WHAT THE EXERCISE ASKS = Look in the data below for the line that has "Their Wellness Routine", then print exactly every line from there through the line that has "breathing room while", leaving pictures out.

Records contained in a dataset
Segment Open

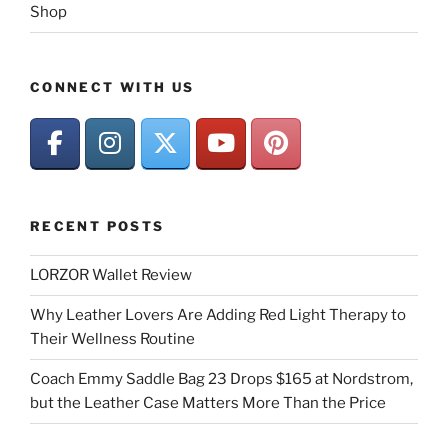
Shop
CONNECT WITH US
RECENT POSTS
LORZOR Wallet Review
Why Leather Lovers Are Adding Red Light Therapy to
Their Wellness Routine
Coach Emmy Saddle Bag 23 Drops $165 at Nordstrom,
but the Leather Case Matters More Than the Price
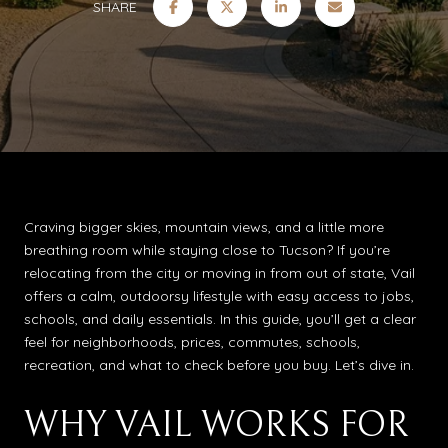
SHARE
Craving bigger skies, mountain views, and a little more
breathing room while staying close to Tucson? If you’re
relocating from the city or moving in from out of state, Vail
offers a calm, outdoorsy lifestyle with easy access to jobs,
schools, and daily essentials. In this guide, you’ll get a clear
feel for neighborhoods, prices, commutes, schools,
recreation, and what to check before you buy. Let’s dive in.
WHY VAIL WORKS FOR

Segment Closed

SOLUTION FOR THIS EXERCISE =
Their Wellness Routine
Coach Emmy Saddle Bag 23 Drops $165 at Nordstrom,
but the Leather Case Matters More Than the Price
SHARE
Craving bigger skies, mountain views, and a little more
breathing room while staying close to Tucson? If you’re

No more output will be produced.